Ninety percent of any federal surplus should be held in reserve until a Social Security rescue plan is in place, the House voted Friday, setting the stage for weekend action on an $80 billion tax cut bill.
Republicans pushed through the Social Security bill on a 240-188 vote to blunt Democratic criticism - certain to echo across congressional political campaigns - that the GOP tax cut would amount to a raid on the popular retirement program."The American people expect us to save Social Security, and they need tax relief," said Rep. Bill Archer, R-Texas, chairman of the House Ways and Means Committee. "They're both within our reach."
The key test of party unity was a 216-210 vote in which the House rejected a Democratic effort to lock away 100 percent of the surplus until Social Security is safeguarded. Only one Democrat - Rep. Martin Olav Sabo of Minnesota - voted with Republicans to defeat the measure.
The action was a prelude to Saturday's planned vote on the tax cut bill, which would take roughly 10 percent of the projected $1.6 trillion budget surplus over the next decade - leaving 90 percent or about $1.4 trillion for the Social Security reserve. Over five years, the tax cut would cost $80 billion.
The tax measure, which President Clinton has threatened to veto, would provide tax relief for farmers, married couples, working senior citizens, small-business operators, people with modest savings accounts and students saving for private colleges. It also would extend several expiring tax credits sought by big business.

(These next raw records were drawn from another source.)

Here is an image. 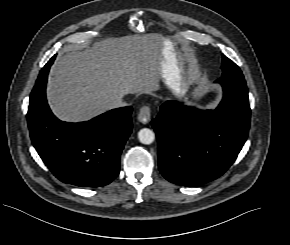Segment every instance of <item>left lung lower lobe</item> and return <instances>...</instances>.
Instances as JSON below:
<instances>
[{
    "label": "left lung lower lobe",
    "mask_w": 290,
    "mask_h": 245,
    "mask_svg": "<svg viewBox=\"0 0 290 245\" xmlns=\"http://www.w3.org/2000/svg\"><path fill=\"white\" fill-rule=\"evenodd\" d=\"M216 82L224 95L215 110L169 101L152 120L158 166L172 183L197 186L220 177L247 139L251 110L244 77L222 76Z\"/></svg>",
    "instance_id": "obj_1"
}]
</instances>
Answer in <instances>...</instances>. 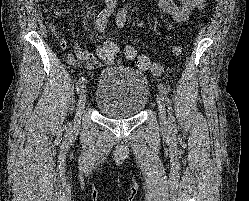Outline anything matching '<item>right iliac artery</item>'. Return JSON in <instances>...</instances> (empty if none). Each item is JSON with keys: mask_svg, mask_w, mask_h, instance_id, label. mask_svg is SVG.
<instances>
[{"mask_svg": "<svg viewBox=\"0 0 249 201\" xmlns=\"http://www.w3.org/2000/svg\"><path fill=\"white\" fill-rule=\"evenodd\" d=\"M113 10H114V7L111 5V6H108L107 8H105V9H103L99 13V15L97 17V20H96V26H97L98 31H100V32L104 31L106 23L108 21V18L112 14ZM84 84H85V79L83 77L79 78V80L76 83V91H77V93L81 92V90L84 87ZM69 126H70V123L67 125V128Z\"/></svg>", "mask_w": 249, "mask_h": 201, "instance_id": "1", "label": "right iliac artery"}]
</instances>
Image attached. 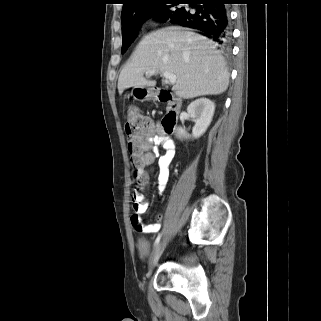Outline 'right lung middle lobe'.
Instances as JSON below:
<instances>
[{
    "label": "right lung middle lobe",
    "instance_id": "1",
    "mask_svg": "<svg viewBox=\"0 0 321 321\" xmlns=\"http://www.w3.org/2000/svg\"><path fill=\"white\" fill-rule=\"evenodd\" d=\"M181 1L183 0H162L143 8L136 13L121 17L123 38L122 54L132 44L136 38L139 27L145 20L153 18L157 21L167 22L172 14L180 9L173 7L179 5Z\"/></svg>",
    "mask_w": 321,
    "mask_h": 321
}]
</instances>
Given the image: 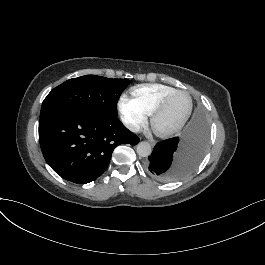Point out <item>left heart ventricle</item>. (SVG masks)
Instances as JSON below:
<instances>
[{"instance_id":"b2bd125f","label":"left heart ventricle","mask_w":265,"mask_h":265,"mask_svg":"<svg viewBox=\"0 0 265 265\" xmlns=\"http://www.w3.org/2000/svg\"><path fill=\"white\" fill-rule=\"evenodd\" d=\"M188 104L184 94L173 95L164 105L158 118V125L161 128L174 126L183 117Z\"/></svg>"}]
</instances>
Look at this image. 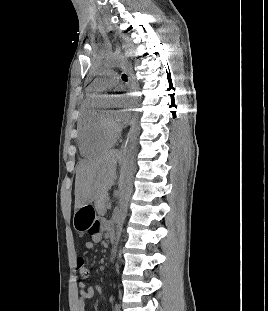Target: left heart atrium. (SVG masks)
Here are the masks:
<instances>
[{
	"mask_svg": "<svg viewBox=\"0 0 268 311\" xmlns=\"http://www.w3.org/2000/svg\"><path fill=\"white\" fill-rule=\"evenodd\" d=\"M115 97L116 98H122V97H125V95L117 94V95H115ZM123 104H126V103L125 102H118V105H123ZM125 111H127V109L117 110V112H116V119H117V121L123 122V121L127 120L128 116L125 113Z\"/></svg>",
	"mask_w": 268,
	"mask_h": 311,
	"instance_id": "obj_1",
	"label": "left heart atrium"
}]
</instances>
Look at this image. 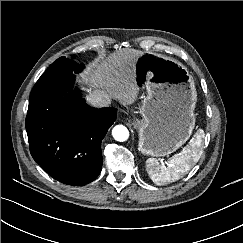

Republicans appeared confident they would have the votes to pass the tax bill but are unlikely to gain enough Democratic defections to reach the two-thirds margin necessary to override a presidential veto. Most Democrats support the specific tax cut proposals but not the use of a surplus that may not materialize to pay for them.
"They're rushing to spend a surplus that doesn't exist," said House Minority Whip David Bonior, D-Mich.